When I was a kid, I couldn’t understand why Gyarados wasn’t a Dragon-type Pokémon. It looked like a dragon, after all, and it could learn Dragon Rage — the only actual Dragon-type move. The only other Pokémon that learned that move was the Dratini family. Besides, Lance, the self-defined dragon master, had a Gyarados. That had to mean something.

And yet Gyarados was... a Water/Flying-type? Where did the Flying part come in? The Water-type made sense, Gyarados was clearly a fish, but... flying? Was I supposed to believe it flew? It didn’t learn any Flying-type moves.

Like many Pokémon, the answer for its typing and design comes from the legend it’s inspired by. There is a Chinese legend that if a carp can swim up the Yellow River and leap a waterfall known as the Dragon’s Gate, it will transform into a dragon. The story goes that many carp swim from the sea up the river’s strong current and gather at the base of the waterfall every year. Through perseverance and dedication, they try to leap to the top of the waterfall in the hopes of transforming into dragons. This legend is summarized as the proverb “the carp has leaped through the dragon’s gate.” (Source).

If that doesn’t describe the painstaking process of training a Magikarp, I don’t know what does.

With that in mind, I do think Water/Flying is a fitting typing for Gyarados, rather than Water/Dragon.

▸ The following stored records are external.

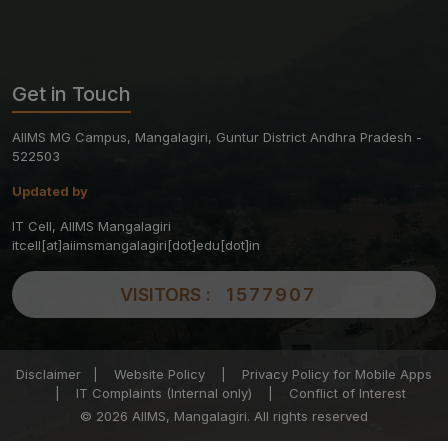
Get in Touch
AIIMS MG Campus, Mangalagiri, Guntur District Andhra Pradesh -
522503
Updated by
IT Cell, AIIMS Mangalagiri
itcell[at]aiimsmangalagiri[dot]edu[dot]in
VISITORS :
1577907
Disclaimer
|
Website Policy
|
Privacy Policy for Mobile Apps
|
IT Complaints (Internal only)
|
Conflict of Interest
© 2026 AIIMS, Mangalagiri. All rights reserved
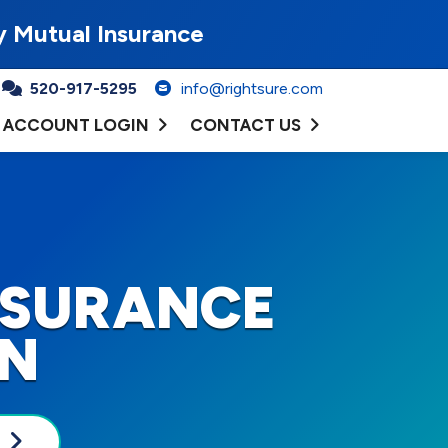
y Mutual Insurance
520-917-5295
info@rightsure.com
ACCOUNT LOGIN
CONTACT US
NSURANCE
ON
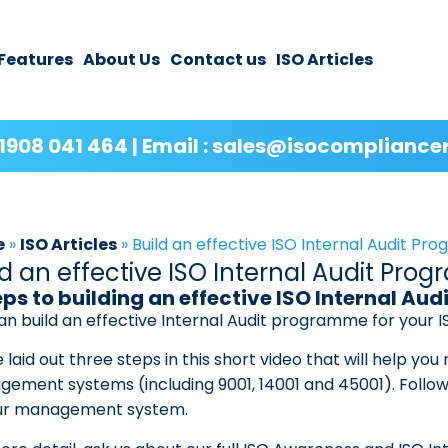
Features
About Us
Contact us
ISO Articles
1908 041 464 | Email : sales@isocompliance
e
»
ISO Articles
»
Build an effective ISO Internal Audit P
ld an effective ISO Internal Audit Pr
eps to building an effective ISO Internal A
an build an effective Internal Audit programme for your
 laid out three steps in this short video that will help you
ement systems (including 9001, 14001 and 45001). Follow t
ur management system.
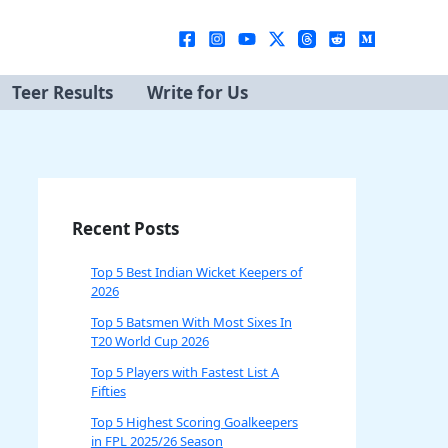
Teer Results
Write for Us
Recent Posts
Top 5 Best Indian Wicket Keepers of
2026
Top 5 Batsmen With Most Sixes In
T20 World Cup 2026
Top 5 Players with Fastest List A
Fifties
Top 5 Highest Scoring Goalkeepers
in FPL 2025/26 Season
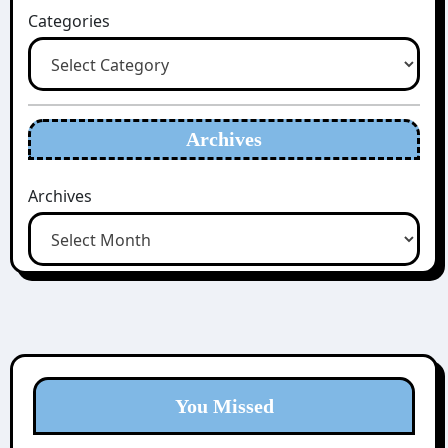
Categories
Archives
Archives
You Missed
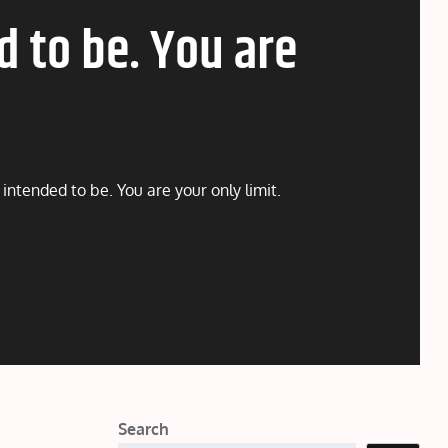
d to be. You are
intended to be. You are your only limit.
Search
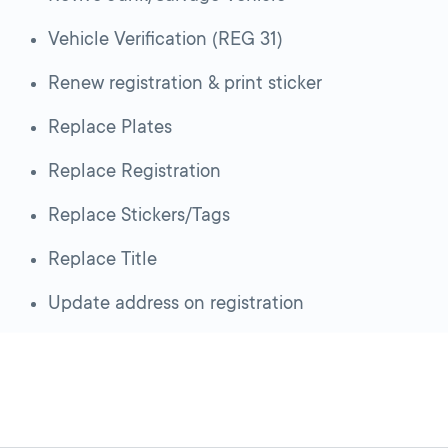
Vehicle Verification (REG 31)
Renew registration & print sticker
Replace Plates
Replace Registration
Replace Stickers/Tags
Replace Title
Update address on registration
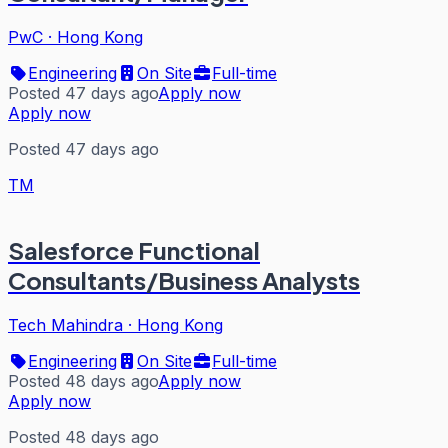
PwC
·
Hong Kong
Engineering
On Site
Full-time
Posted 47 days ago
Apply now
Apply now
Posted 47 days ago
TM
Salesforce Functional
Consultants/Business Analysts
Tech Mahindra
·
Hong Kong
Engineering
On Site
Full-time
Posted 48 days ago
Apply now
Apply now
Posted 48 days ago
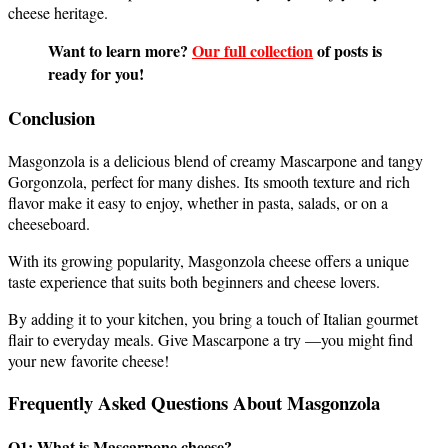
cheese heritage.
Want to learn more?
Our full collection
of posts is
ready for you!
Conclusion
Masgonzola is a delicious blend of creamy Mascarpone and tangy
Gorgonzola, perfect for many dishes. Its smooth texture and rich
flavor make it easy to enjoy, whether in pasta, salads, or on a
cheeseboard.
With its growing popularity, Masgonzola cheese offers a unique
taste experience that suits both beginners and cheese lovers.
By adding it to your kitchen, you bring a touch of Italian gourmet
flair to everyday meals. Give Mascarpone a try —you might find
your new favorite cheese!
Frequently Asked Questions About Masgonzola
Q1: What is Mascarpone cheese?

It pays homage to its origins as a leaping carp and acknowledges its dragon side with the moves it can learn.

Also, check out this image from the anime of Gyarados as a koinobori — a carp-shaped wind sock traditionally flown in Japan. More information here.

The other thing is that I feel that the original 151 Pokémon were really about introducing the initial ideas of the franchise. In most of the types, there are only a handful of Pokémon families. Water is a notable exception, but given how much aquatic animal and plant life exists in the real world, it’s really no surprise. The Dratini family is the only Dragon-type, and they’re right at the end of the Pokédex. There’s a good reason they’ve long been considered pseudo-legendaries — dragons are something unique, something special. They’re hard to find, and they’re very powerful, which only increases as they grow stronger. You know that from the moment you get them, and they’re valued for that reason.

Magikarp, in contrast, are available in every stream and pond. They’re sold cheaply. They’re considered worthless. They have an attack that does nothing. But if you take the time with them — if you leap through the dragon’s gate — then you get something much more valuable. Perseverance brings its own success.